** Opening Data for the task block **

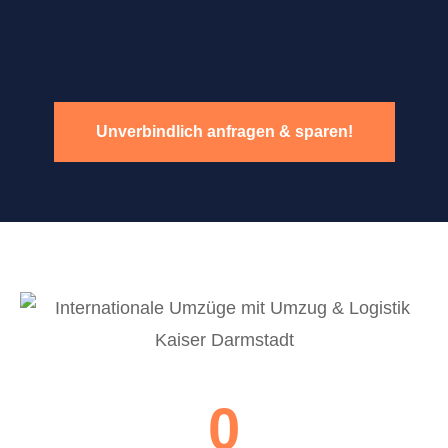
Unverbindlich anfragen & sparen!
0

** Closing Data for the task block **
** Opening Data for the task block **

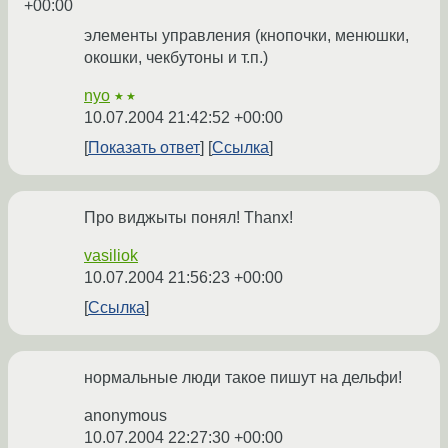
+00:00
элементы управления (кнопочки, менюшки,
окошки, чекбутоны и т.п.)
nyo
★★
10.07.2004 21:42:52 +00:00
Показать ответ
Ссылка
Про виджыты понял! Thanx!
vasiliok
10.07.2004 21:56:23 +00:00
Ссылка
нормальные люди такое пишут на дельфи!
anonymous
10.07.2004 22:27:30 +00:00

** Closing Data for the task block **
** Opening Data for the task block **

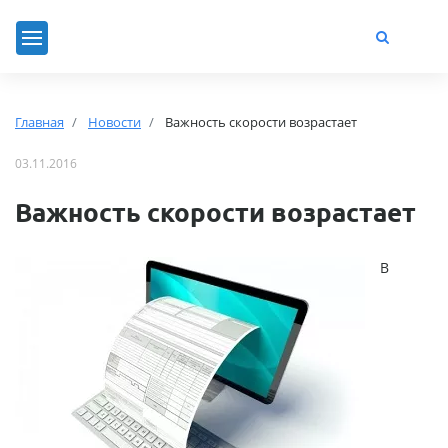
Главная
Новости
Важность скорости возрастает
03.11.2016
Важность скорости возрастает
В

** Closing Data for the task block **

_What is needed_:
Look through the entries above and quote exactly the lines from the line with "Про виджыты понял! Thanx!" to the line with "10.07.2004 22:27:30 +00:00", counting both of those lines.

_Answer section_:
Про виджыты понял! Thanx!
vasiliok
10.07.2004 21:56:23 +00:00
Ссылка
нормальные люди такое пишут на дельфи!
anonymous
10.07.2004 22:27:30 +00:00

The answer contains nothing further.